[英]Inner product of two 16bit integer vectors with AVX2 in C++
I am searching for the most efficient way to multiply two aligned int16_t arrays whose length can be divided by 16 with AVX2.我正在寻找将两个对齐的 int16_t arrays 相乘的最有效方法,其长度可以用 AVX2 除以 16。

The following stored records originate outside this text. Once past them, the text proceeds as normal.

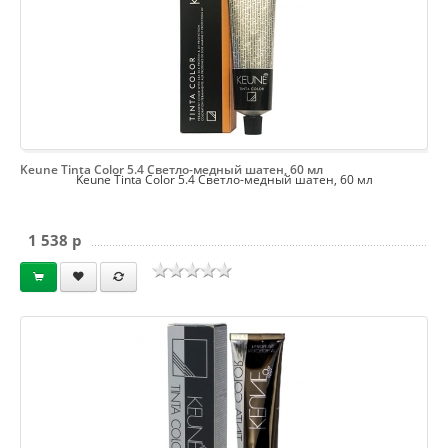
Keune Tinta Color 5.4 Светло-медный шатен, 60 мл
Keune Tinta Color 5.4 Светло-медный шатен, 60 мл
1 538 p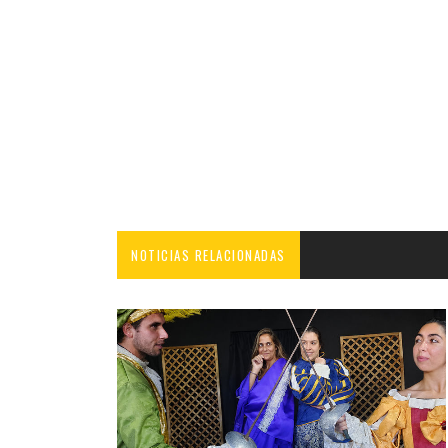
NOTICIAS RELACIONADAS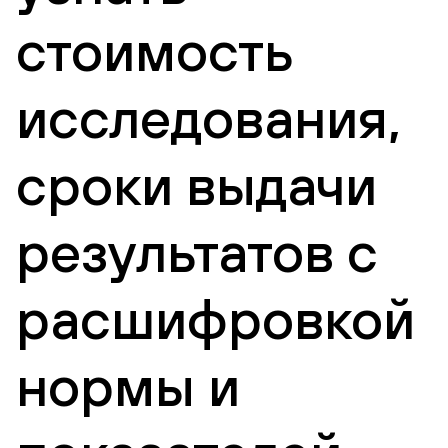
стоимость
исследования,
сроки выдачи
результатов с
расшифровкой
нормы и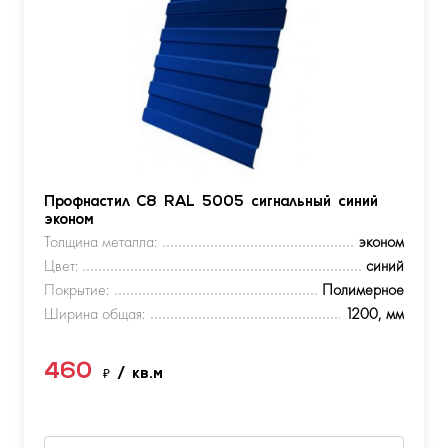
Профнастил С8 RAL 5005 сигнальный синий
эконом
Толщина металла:
эконом
Цвет:
синий
Покрытие:
Полимерное
Ширина общая:
1200, мм
460
₽
/ кв.м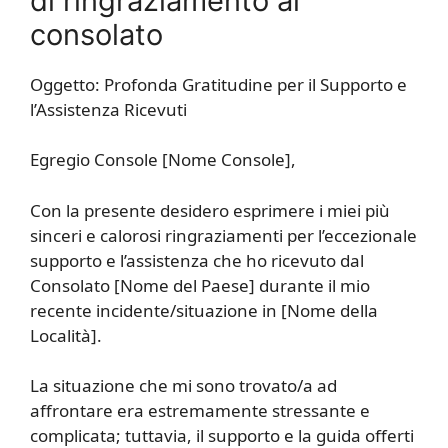
di ringraziamento al
consolato
Oggetto: Profonda Gratitudine per il Supporto e
l’Assistenza Ricevuti
Egregio Console [Nome Console],
Con la presente desidero esprimere i miei più
sinceri e calorosi ringraziamenti per l’eccezionale
supporto e l’assistenza che ho ricevuto dal
Consolato [Nome del Paese] durante il mio
recente incidente/situazione in [Nome della
Località].
La situazione che mi sono trovato/a ad
affrontare era estremamente stressante e
complicata; tuttavia, il supporto e la guida offerti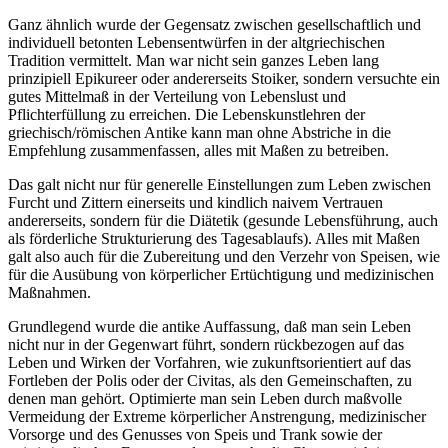
Ganz ähnlich wurde der Gegensatz zwischen gesellschaftlich und
individuell betonten Lebensentwürfen in der altgriechischen
Tradition vermittelt. Man war nicht sein ganzes Leben lang
prinzipiell Epikureer oder andererseits Stoiker, sondern versuchte ein
gutes Mittelmaß in der Verteilung von Lebenslust und
Pflichterfüllung zu erreichen. Die Lebenskunstlehren der
griechisch/römischen Antike kann man ohne Abstriche in die
Empfehlung zusammenfassen, alles mit Maßen zu betreiben.
Das galt nicht nur für generelle Einstellungen zum Leben zwischen
Furcht und Zittern einerseits und kindlich naivem Vertrauen
andererseits, sondern für die Diätetik (gesunde Lebensführung, auch
als förderliche Strukturierung des Tagesablaufs). Alles mit Maßen
galt also auch für die Zubereitung und den Verzehr von Speisen, wie
für die Ausübung von körperlicher Ertüchtigung und medizinischen
Maßnahmen.
Grundlegend wurde die antike Auffassung, daß man sein Leben
nicht nur in der Gegenwart führt, sondern rückbezogen auf das
Leben und Wirken der Vorfahren, wie zukunftsorientiert auf das
Fortleben der Polis oder der Civitas, als den Gemeinschaften, zu
denen man gehört. Optimierte man sein Leben durch maßvolle
Vermeidung der Extreme körperlicher Anstrengung, medizinischer
Vorsorge und des Genusses von Speis und Trank sowie der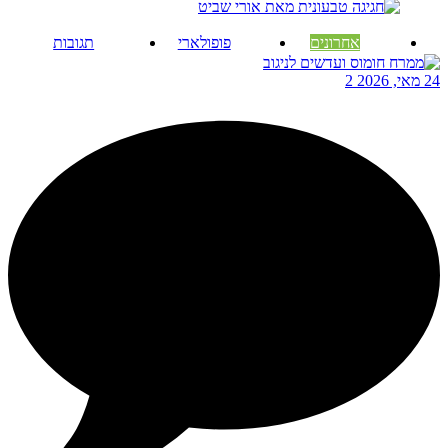
אחרונים
פופולארי
תגובות
24 מאי, 2026
2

After multiplication into a vector x
I started with _mm256_extracti128_si256
and _mm256_castsi256_si128
to have the low and high part of x
and added them with _mm_add_epi16
.在乘以向量
x
后,我从_mm256_extracti128_si256
和_mm256_castsi256_si128
开始,得到x
的低和高部分,并用_mm_add_epi16
将它们相加。
I copied the result register and applied _mm_move_epi64
to the original register and added both again with _mm_add_epi16
.我复制了结果寄存器并将
_mm_move_epi64
应用于原始寄存器,并使用_mm_add_epi16
再次添加两者。 Now, I think that I have:现在,我认为我有:
-, -, -, -, x15+x7+x11+x3, x14+x6+x10+x2, x13+x5+x9+x1, x12+x4+x8+x0
within the 128bit register. -, -, -, -, x15+x7+x11+x3, x14+x6+x10+x2, x13+x5+x9+x1, x12+x4+x8+x0
在 128 位寄存器内。 But now I am stuck and don't know how to efficiently sum up the remaining four entries and how to extract the 16bit result.但是现在我被卡住了,不知道如何有效地总结剩余的四个条目以及如何提取 16 位结果。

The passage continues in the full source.